I can not believe that in the new FreeBSD userland this /etc-files do no more exist?
What is mergemaster telling me about that?

If mergemaster want to told me that these files are files that I have changed and should be merged, or should be visit the diffs by hand, why not told me so?

And at the end - no merging:

```
"*** Beginning comparison
*** Comparison complete
*** /var/tmp/temproot is empty, deleting
```

I am really confused about that result.
Please what to do with it?

in addition:
as example: the files in /etc/gss, /etc/dma I have never touched! Should I delete them know?


----------



## SirDice (Aug 31, 2017)

The -i in combination with -U shouldn't be needed. The -F is normally not needed either but is useful when upgrading major versions. Typically after a major update all the copyrights in the headers get changed but this rarely happens with minor updates.


----------



## HL1234 (Sep 1, 2017)

I believe my question is not understand.
What does the ouput of `mergemaster -p` mean? It looks like that these are all the files in /etc that "exist only in the installed version of /etc."
I can not believe that in the new FreeBSD userland this /etc-files do no more exist?
What is mergemaster telling me about that?

Do mergemaster want to told me that these files are files that I have changed and should be merged, or the diffs should be visit by hand?


----------



## SirDice (Sep 1, 2017)

The -p option only deals with files that would be essential for a installworld to work. Which usually means it only looks at /etc/passwd and associated files. One of the files mentioned is /etc/resolv.conf for example, this file is just not required for installworld to work correctly. 

Tyically you follow this order:

```
make installkernel
reboot to single user mode (I usually skip this step)
mergemaster -p 
make installworld
mergemaster -U
reboot
```


----------



## HL1234 (Sep 1, 2017)

Ok - but what to I do based on the output result (see above)
form `mergemaster -p` ?
Do it mean, because there was no merge suggestion:
	
	



```
...
Only in /etc: X11
Only in /etc: zfs
Press `Q' to quit, `H' for help, and SPACE to scroll.
Q
 *** Press the [Enter] or [Return] key to continue
*** Beginning comparison
*** Comparison complete
*** /var/tmp/temproot is empty, deleting
```
that there is nothing to do before `make installworld`?


----------



## jb_fvwm2 (Sep 1, 2017)

I ignore 'only exist in' where it lists the extra files.
  mergemaster[.sh] -vipPc  may work, YMMV...
  I try to remember l= left, merge the left part
                              r= right, merge the right part.
 It is somewhat a fearsome part of the upgrade...


----------



## HL1234 (Sep 2, 2017)

jb_fvwm2 said:


> I ignore 'only exist in' where it lists the extra files.


Ok I think I will also do it, _because there is no other answer to my question_


jb_fvwm2 said:


> mergemaster[.sh] -vipPc  may work, YMMV...


I think this is wrong. mergemaster has to call two times.

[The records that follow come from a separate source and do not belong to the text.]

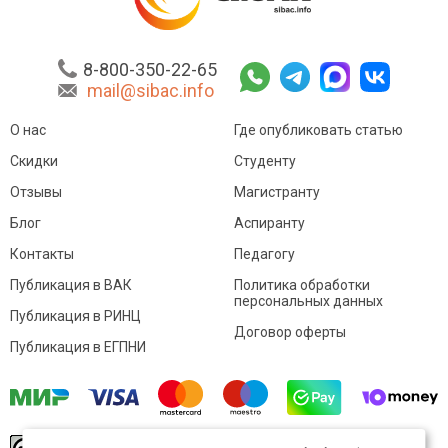
8-800-350-22-65
mail@sibac.info
О нас
Где опубликовать статью
Скидки
Студенту
Отзывы
Магистранту
Блог
Аспиранту
Контакты
Педагогу
Публикация в ВАК
Политика обработки
персональных данных
Публикация в РИНЦ
Договор оферты
Публикация в ЕГПНИ
© Sibac.info 2026. Все права защищены.
Это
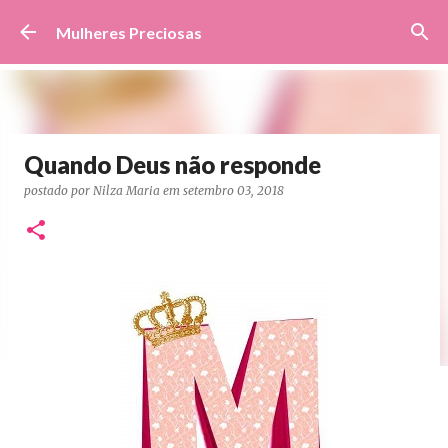
Pular para o conteúdo principal
Mulheres Preciosas
Quando Deus não responde
postado por
Nilza Maria
em
setembro 03, 2018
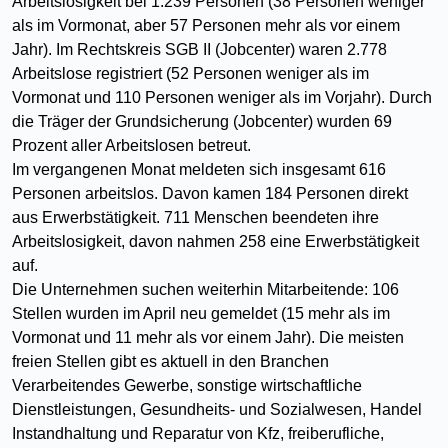
Arbeitslosigkeit bei 1.239 Personen (38 Personen weniger
als im Vormonat, aber 57 Personen mehr als vor einem
Jahr). Im Rechtskreis SGB II (Jobcenter) waren 2.778
Arbeitslose registriert (52 Personen weniger als im
Vormonat und 110 Personen weniger als im Vorjahr). Durch
die Träger der Grundsicherung (Jobcenter) wurden 69
Prozent aller Arbeitslosen betreut.
Im vergangenen Monat meldeten sich insgesamt 616
Personen arbeitslos. Davon kamen 184 Personen direkt
aus Erwerbstätigkeit. 711 Menschen beendeten ihre
Arbeitslosigkeit, davon nahmen 258 eine Erwerbstätigkeit
auf.
Die Unternehmen suchen weiterhin Mitarbeitende: 106
Stellen wurden im April neu gemeldet (15 mehr als im
Vormonat und 11 mehr als vor einem Jahr). Die meisten
freien Stellen gibt es aktuell in den Branchen
Verarbeitendes Gewerbe, sonstige wirtschaftliche
Dienstleistungen, Gesundheits- und Sozialwesen, Handel
Instandhaltung und Reparatur von Kfz, freiberufliche,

One before `make installworld` and second after [see Absolute BSD - The Complete Guide to FreeBSD (2nd Edition) Page 390]. Before the install you call `mergemaster - p` because of  -p stands for " Pre-buildworld    mode.  Compares    only files known to be essential to the success of  {build|install}world..". The other switches you will take after installing.
So your command mix this things together.
`mergemaster -P` is good if you have not make a copy of /etc but what I every time do; i.e:
`cp -Rpv /etc /home/etc-JJMMDD` 


jb_fvwm2 said:


> It is somewhat a fearsome part of the upgrade...


Yes! that is my problem, too. More then 3-5 times since the last 12 years, with mergemaster, my files in
/etc, that I had edit, has been changed in such a way that I have a lot of work with examining most all of this files - and what have taken every time some days. As result of this experience I have set to ignore some files. To do so I set this in /etc/mergemaster.rc

```
IGNORE_FILES='/etc/fstab /etc/rc.conf /etc/ssh/sshd_conf /etc/pam.d/sshd /etc/ftpusers /etc/passwd /etc/group /etc/master.passwd /etc/motd /etc/mail/sendmail.cf /etc/aliases /etc/newsyslog.conf'
```
 It is easier to check them by myself then mergemaster will "kill them". The new /etc-files can be found in /usr/src/etc - but note: the directory and file structure are not exact the same.
In addition (as idea for others), in every file in /etc I make changes I write a commend in the very first line with my name abbreviation and date, so I will quick know if I have to give it my attention or not. If there stands nothing, then the config file is FreeBSD original.


----------



## ShelLuser (Sep 2, 2017)

I really think you should study mergemaster(8) a bit more. Because it has plenty of options which can counter any issues. For example -P which will preserve any replaced files (for example).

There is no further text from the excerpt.